▶ Work to complete
Below this line are records; transcribe exactly the lines between the one holding "accecible à pied. Les commerces se trouvent à" and the one holding "partiellement conforme (56%)", inclusive, and omit the pictures.

Records drawn from a dataset:
-.-.-
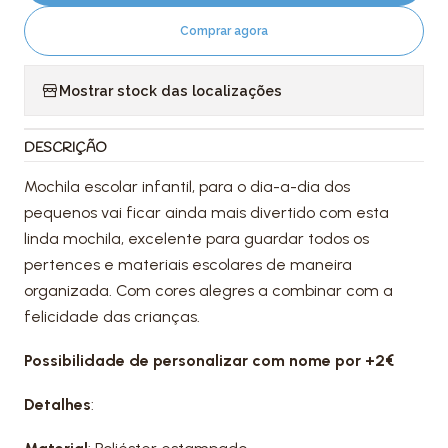
Comprar agora
Mostrar stock das localizações
DESCRIÇÃO
Mochila escolar infantil, para o dia-a-dia dos
pequenos vai ficar ainda mais divertido com esta
linda mochila, excelente para guardar todos os
pertences e materiais escolares de maneira
organizada. Com cores alegres a combinar com a
felicidade das crianças.
Possibilidade de personalizar com nome por +2€
Detalhes
:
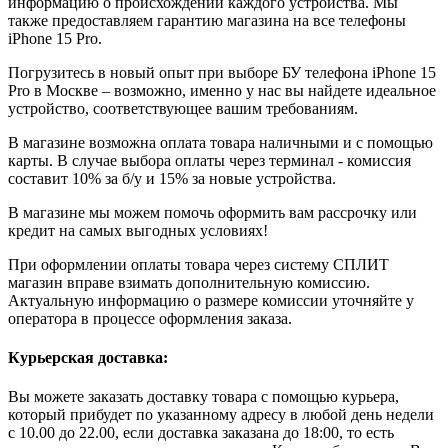
информацию о происхождении каждого устройства. Мы
также предоставляем гарантию магазина на все телефоны
iPhone 15 Pro.
Погрузитесь в новый опыт при выборе БУ телефона iPhone 15
Pro в Москве – возможно, именно у нас вы найдете идеальное
устройство, соответствующее вашим требованиям.
В магазине возможна оплата товара наличными и с помощью
карты. В случае выбора оплаты через терминал - комиссия
составит 10% за б/у и 15% за новые устройства.
В магазине мы можем помочь оформить вам рассрочку или
кредит на самых выгодных условиях!
При оформлении оплаты товара через систему СПЛИТ
магазин вправе взимать дополнительную комиссию.
Актуальную информацию о размере комиссии уточняйте у
оператора в процессе оформления заказа.
Курьерская доставка:
Вы можете заказать доставку товара с помощью курьера,
который прибудет по указанному адресу в любой день недели
с 10.00 до 22.00, если доставка заказана до 18:00, то есть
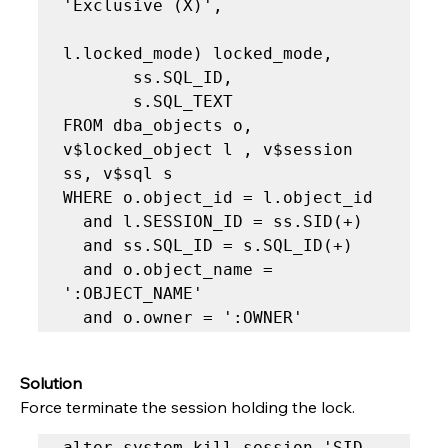
'Exclusive (X)',

l.locked_mode) locked_mode,

       ss.SQL_ID,

       s.SQL_TEXT

FROM dba_objects o, 
v$locked_object l , v$session 
ss, v$sql s

WHERE o.object_id = l.object_id

  and l.SESSION_ID = ss.SID(+)

  and ss.SQL_ID = s.SQL_ID(+)

  and o.object_name = 
':OBJECT_NAME'

  and o.owner = ':OWNER'
Solution 
Force terminate the session holding the lock. 
alter system kill session 'SID, 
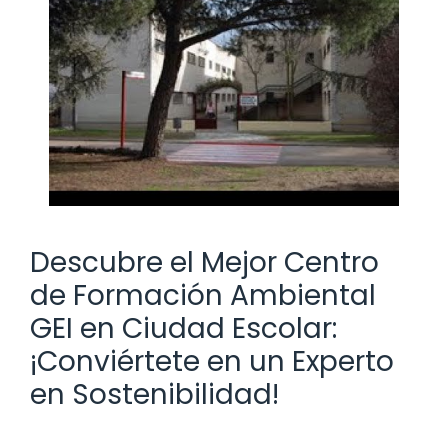
Descubre el Mejor Centro
de Formación Ambiental
GEI en Ciudad Escolar:
¡Conviértete en un Experto
en Sostenibilidad!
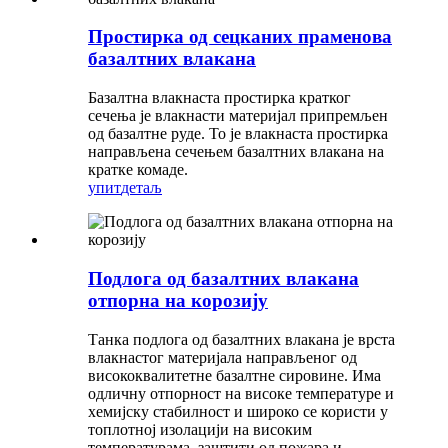
Простирка од сецканих праменова
базалтних влакана
Базалтна влакнаста простирка кратког
сечења је влакнасти материјал припремљен
од базалтне руде. То је влакнаста простирка
направљена сечењем базалтних влакана на
кратке комаде.
упит
детаљ
Подлога од базалтних влакана
отпорна на корозију
Танка подлога од базалтних влакана је врста
влакнастог материјала направљеног од
висококвалитетне базалтне сировине. Има
одличну отпорност на високе температуре и
хемијску стабилност и широко се користи у
топлотној изолацији на високим
температурама, заштити од пожара и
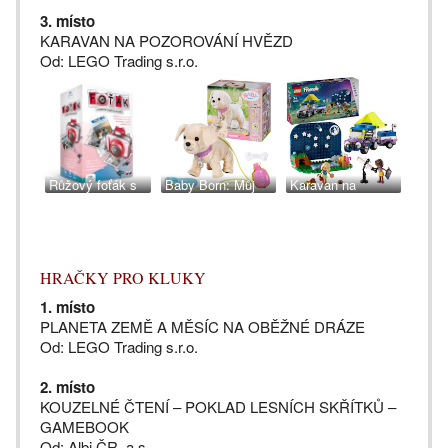
3. místo
KARAVAN NA POZOROVÁNÍ HVĚZD
Od: LEGO Trading s.r.o.
Růžový foťák s
Baby Born: Můj
Karavan na
termotiskem,
veselý pejsek.
pozorování hvězd.
ALBI
MGA Zapf Creation
LEGO Trading
HRAČKY PRO KLUKY
1. místo
PLANETA ZEMĚ A MĚSÍC NA OBĚŽNÉ DRÁZE
Od: LEGO Trading s.r.o.
2. místo
KOUZELNÉ ČTENÍ – POKLAD LESNÍCH SKŘÍTKŮ –
GAMEBOOK
Od: Albi ČR, a.s.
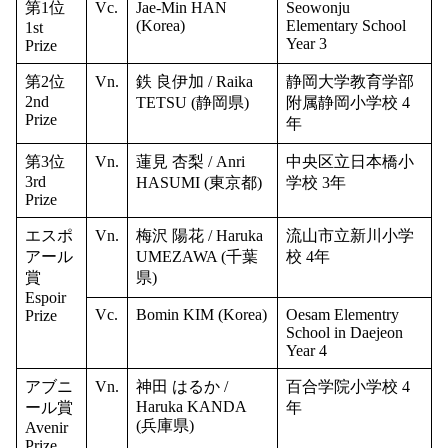
第1位
Vc.
Jae-Min HAN
Seowonju
(Korea)
Elementary School
1st
Year 3
Prize
第2位
Vn.
鉄 良伊加 / Raika
静岡大学教育学部
2nd
TETSU (静岡県)
附属静岡小学校 4
Prize
年
第3位
Vn.
蓮見 杏梨 / Anri
中央区立日本橋小
3rd
HASUMI (東京都)
学校 3年
Prize
エスポ
Vn.
梅沢 陽花 / Haruka
流山市立新川小学
アール
UMEZAWA (千葉
校 4年
賞
県)
Espoir
Vc.
Bomin KIM (Korea)
Oesam Elementry
Prize
School in Daejeon
Year 4
アブニ
Vn.
神田 はるか /
百合学院小学校 4
Haruka KANDA
ール賞
年
(兵庫県)
Avenir
Prize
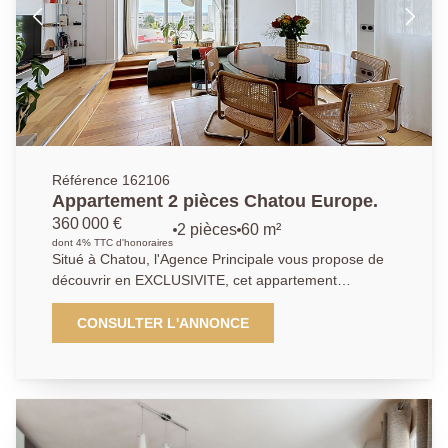
accecible à pied. Les commerces se trouvent à
proximité immédiate. Ne manquez pas cette
opportunité rare dans un environnement recherché.
Référence 162106
Appartement 2 pièces Chatou Europe.
360 000 €
2 pièces
60 m²
dont 4% TTC d'honoraires
Situé à Chatou, l'Agence Principale vous propose de
découvrir en EXCLUSIVITE, cet appartement
d'exception entierement rénové par un architecte. Au
sein d'une résidence sécurisée avec espaces verts et
CONSULTER L'ANNONCE
tennis, découvrez ce magnifique appartement 2
pièces de 60 m², situé au dernier étage et bénéficiant
d'une rénovation complète réalisée par un architecte,
alliant élégance, confort et fonctionnalité. Dès l'entrée,
vous serez séduit par les volumes et la qualité des
prestations. L'entrée dispose d'un grand placard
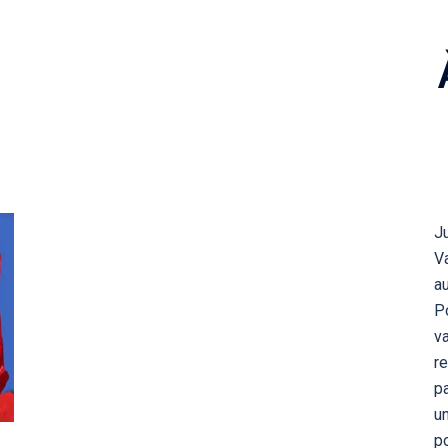
Ju
Va
au
P
va
re
pa
un
p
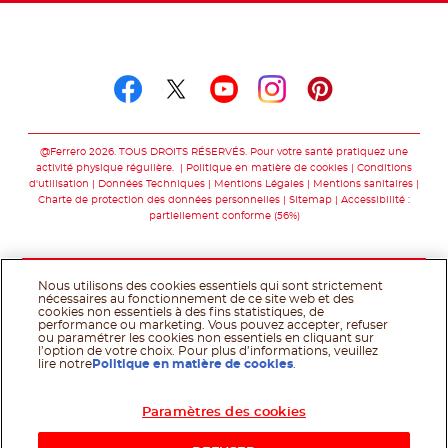
Suivez-nous sur
Suivez-nous sur facebo
Suivez-nous sur twit
Suivez-nous sur
Suivez-nous 
Suivez-nou
@Ferrero 2026. TOUS DROITS RÉSERVÉS. Pour votre santé pratiquez une
activité physique régulière.
Politique en matière de cookies
Conditions
d'utilisation
Données Techniques
Mentions Légales
Mentions sanitaires
Charte de protection des données personnelles
Sitemap
Accessibilité :
partiellement conforme (56%)
Nous utilisons des cookies essentiels qui sont strictement
nécessaires au fonctionnement de ce site web et des
cookies non essentiels à des fins statistiques, de
performance ou marketing. Vous pouvez accepter, refuser
ou paramétrer les cookies non essentiels en cliquant sur
l’option de votre choix. Pour plus d’informations, veuillez
lire notre
Politique en matière de cookies
.
Paramètres des cookies
Acheter maintenant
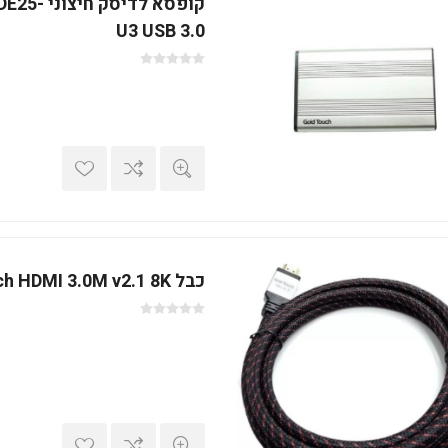
קופסא לדיס
U3 USB 3.0
כבל Gold Touch HDMI 3.0M v2.1 8K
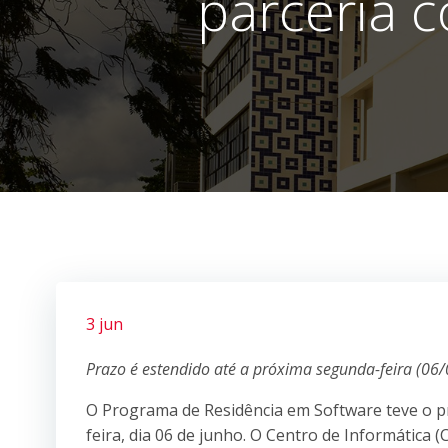
parceria 
3 jun
Prazo é estendido até a próxima segunda-feira (06/
O Programa de Residência em Software teve o pr
feira, dia 06 de junho. O Centro de Informática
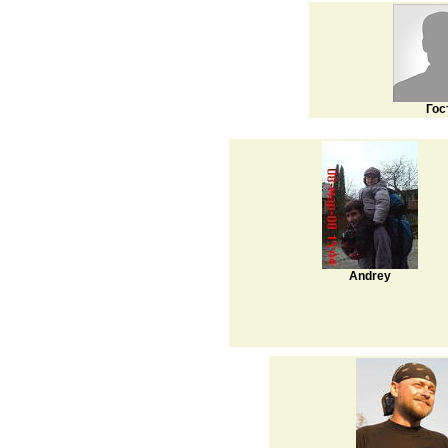
Гос
Andrey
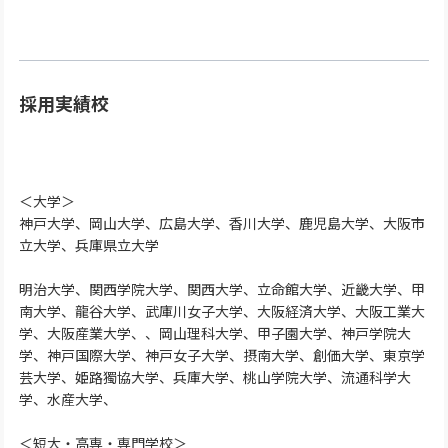
採用実績校
＜大学＞
神戸大学、岡山大学、広島大学、香川大学、鹿児島大学、大阪市
立大学、兵庫県立大学
明治大学、関西学院大学、関西大学、立命館大学、近畿大学、甲
南大学、龍谷大学、武庫川女子大学、大阪経済大学、大阪工業大
学、大阪産業大学、、岡山理科大学、甲子園大学、神戸学院大
学、神戸国際大学、神戸女子大学、摂南大学、創価大学、東京学
芸大学、姫路獨協大学、兵庫大学、桃山学院大学、流通科学大
学、水産大学、
＜短大・高専・専門学校＞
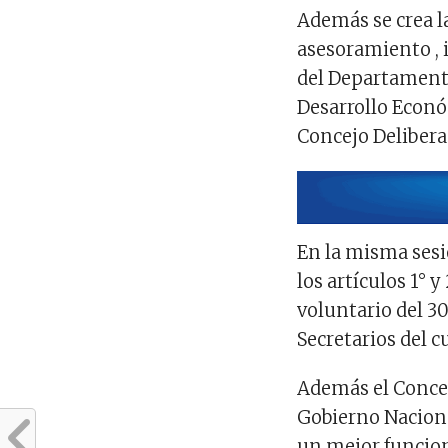
Además se crea l
asesoramiento , 
del Departamento
Desarrollo Econó
Concejo Delibera
En la misma sesió
los artículos 1° y
voluntario del 3
Secretarios del c
Además el Concej
Gobierno Naciona
un mejor funcion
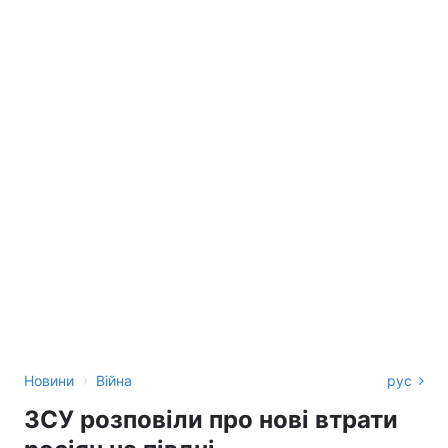
›
Новини
Війна
рус
ЗСУ розповіли про нові втрати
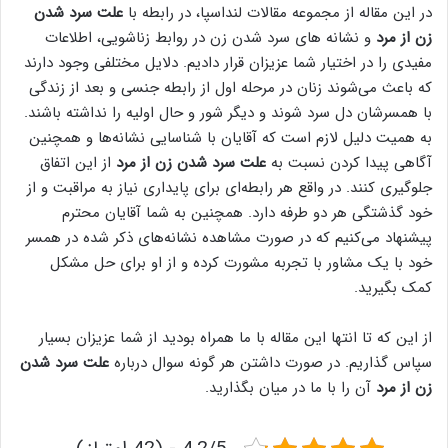
در این مقاله از مجموعه مقالات لنداسپا، در رابطه با
علت سرد شدن
زن از مرد
و نشانه های سرد شدن زن در روابط زناشویی، اطلاعات
مفیدی را در اختیار شما عزیزان قرار دادیم. دلایل مختلفی وجود دارند
که باعث می‌شوند زنان در مرحله اول از رابطه جنسی و بعد از زندگی
با همسرشان دل سرد شوند و دیگر شور و حال اولیه را نداشته باشند.
به همیت دلیل لازم است که آقایان با شناسایی نشانه‌ها و همچنین
آگاهی پیدا کردن نسبت به
علت سرد شدن زن از مرد
از این اتفاق
جلوگیری کنند. در واقع هر رابطه‌ای برای پایداری نیاز به مراقبت و از
خود گذشتگی هر دو طرفه دارد. همچنین به شما آقایان محترم
پیشنهاد می‌کنیم که در صورت مشاهده نشانه‌های ذکر شده در همسر
خود با یک مشاور با تجربه مشورت کرده و از او برای حل مشکل
کمک بگیرید.
از این که تا انتها این مقاله با ما همراه بودید از شما عزیزان بسیار
سپاس گذاریم. در صورت داشتن هر گونه سوال درباره
علت سرد شدن
زن از مرد
آن را با ما در میان بگذارید.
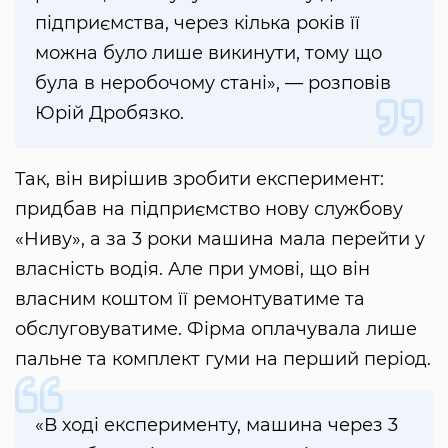
підприємства, через кілька років її
можна було лише викинути, тому що
була в неробочому стані», — розповів
Юрій Дробязко.
Так, він вирішив зробити експеримент:
придбав на підприємство нову службову
«Ниву», а за 3 роки машина мала перейти у
власність водія. Але при умові, що він
власним коштом її ремонтуватиме та
обслуговуватиме. Фірма оплачувала лише
пальне та комплект гуми на перший період.
«В ході експерименту, машина через 3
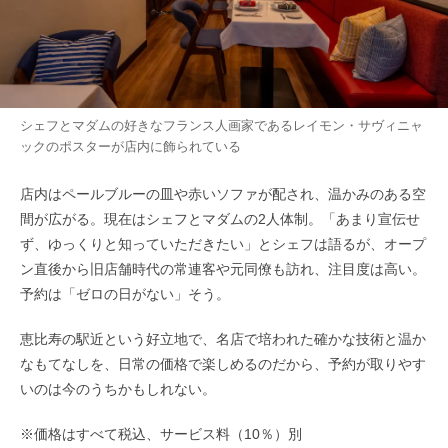
シェフとマダムの好きなフランス人画家であるレイモン・サヴィニャ
ックのポスターが店内に飾られている
店内はペールブルーの皿や赤いソファが配され、温かみのある空
間が広がる。現在はシェフとマダムの2人体制。「あまり宣伝せ
ず、ゆっくりと知っていただきたい」とシェフは語るが、オープ
ン直後から旧店舗時代の常連客や元同僚も訪れ、注目度は高い。
予約は「ゼロの日がない」そう。
恵比寿の駅近という好立地で、名店で培われた確かな技術と温か
なもてなしを、日常の価格で楽しめるのだから、予約が取りやす
いのは今のうちかもしれない。
※価格はすべて税込、サービス料（10％）別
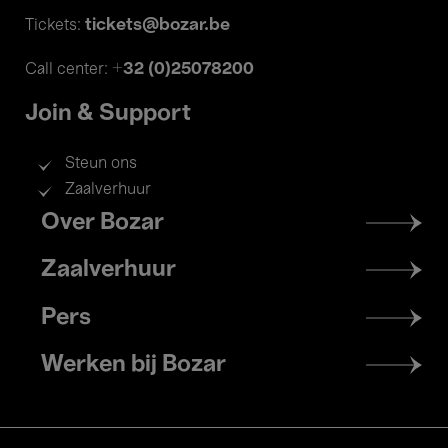
tickets@bozar.be
Tickets:
+32 (0)25078200
Call center:
Join & Support
Steun ons
Zaalverhuur
Footer
Over Bozar
menu
Zaalverhuur
Pers
Werken bij Bozar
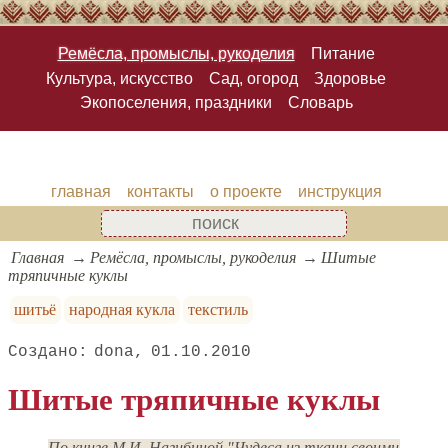
Ремёсла, промыслы, рукоделия
Питание
Культура, искусство
Сад, огород
Здоровье
Экопоселения, праздники
Словарь
главная
контакты
о проекте
инструкция
Главная
Ремёсла, промыслы, рукоделия
Шитые
тряпичные куклы
шитьё
народная кукла
текстиль
dona
01.10.2010
Шитые тряпичные куклы
По книге М.И. Нагибиной "Чудеса из ткани своими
-.-.-
▶ Response below
accecible à pied. Les commerces se trouvent à
proximité immédiate. Ne manquez pas cette
opportunité rare dans un environnement recherché.
Référence 162106
Appartement 2 pièces Chatou Europe.
360 000 €
2 pièces
60 m²
dont 4% TTC d'honoraires
Situé à Chatou, l'Agence Principale vous propose de
découvrir en EXCLUSIVITE, cet appartement
d'exception entierement rénové par un architecte. Au
sein d'une résidence sécurisée avec espaces verts et
CONSULTER L'ANNONCE
tennis, découvrez ce magnifique appartement 2
pièces de 60 m², situé au dernier étage et bénéficiant
d'une rénovation complète réalisée par un architecte,
alliant élégance, confort et fonctionnalité. Dès l'entrée,
vous serez séduit par les volumes et la qualité des
prestations. L'entrée dispose d'un grand placard
Ju
Va
au
P
va
re
pa
un
p
Suivez-nous sur
Suivez-nous sur facebo
Suivez-nous sur twit
Suivez-nous sur
Suivez-nous 
Suivez-nou
@Ferrero 2026. TOUS DROITS RÉSERVÉS. Pour votre santé pratiquez une
activité physique régulière.
Politique en matière de cookies
Conditions
d'utilisation
Données Techniques
Mentions Légales
Mentions sanitaires
Charte de protection des données personnelles
Sitemap
Accessibilité :
partiellement conforme (56%)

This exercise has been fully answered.